The collection

The collection of the Museum of Folk Musical Instruments in Szydłowiec, now comprising over 2,500 ethnographic and historical-artistic artefacts, has no equivalent in the country in terms of the number and originality of instrumental objects. It is made up of Polish folk instruments and musical instruments made by both folk artists and professionals, as well as German, Austrian, Czech, Italian, French or Russian instruments, instruments formerly used by rural musicians, and reconstructions of instruments known only from source accounts. The collections also include luthier and carpenter’s tools and workshop furniture.

Initially, the museum’s holdings were mainly made up of donations, such as three-rank manual harmoniums from the workshops of Henryk Jedynek from Gniewoszów, Adam Namysław from Warsaw; goldsmiths’ instruments made by Stanisław Graca from Poronin; a white buckboard made by Franciszek Domagała from Zbąszyń; a 19th-century Italian mandolin. Among the few purchases at that time was a collection of folk musician sculptures made by renowned sculptors from the Radom region – Henryk Karas and Stanisław Gruden.

In 2012, the Szydłowiec collection was enriched by a collection of bagpipes made by Eugeniusz Sieczka in the 1930s, and by Andrzej Bednarz’s 1927 goldsmiths’ bagpipes from the collection of Bolesław Trzmiel.

In 2014, the collection of Marian and Jadwiga Sobieski, eminent Polish ethnomusicologists, was acquired and consists mainly of Polish, Central European and Balkan folk instruments, including a late 19th century hurdy-gurdy from Rzeszniówka near Krzemieniec (Ukraine).

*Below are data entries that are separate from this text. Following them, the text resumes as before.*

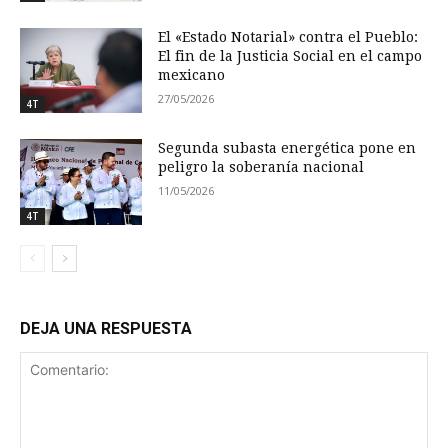
El «Estado Notarial» contra el Pueblo:
El fin de la Justicia Social en el campo
mexicano
27/05/2026
4T
Segunda subasta energética pone en
peligro la soberanía nacional
11/05/2026
4T
DEJA UNA RESPUESTA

In the following years, the collection of instruments from the group of chordophones was enriched with, among others, Józef Zbozień’s ‘gęśliki sądeckie’, Eugeniusz Szoła’s glued violin, a hurdy gurdy made in Paris in 1794, Bolesław Olbrś’s bass, and the collection from the group of aerophones – Bukowo-Kościań bagpipes from the 19th century.

The expansion of the museum’s collection with contemporary instruments of a high artistic and ethnomusicological level was also carried out within the framework of the National Competition for the Construction of Folk Musical Instruments.

In recent years, the museum has been expanding its collection of works of art, including paintings, prints, sculptures with musical instrument motifs, and paintings by Władysław Aleksander Malecki, a prominent Polish 19th-century landscape painter, associated with Szydłowiec at the end of his life.

In the collection of the Museum of Folk Musical Instruments in Szydłowiec there are also artefacts connected with the history of Szydłowiec and the Szydłowiec and Radziwiłł castles.

Only some of the most valuable objects in the museum’s collection can be displayed in permanent exhibitions and regularly prepared temporary exhibitions. For this reason, the museum has been working for more than 10 years to make the objects available digitally – for example on educational platforms: instrumenty.edu.pl, mimo-international.com or in the form of virtual exhibitions.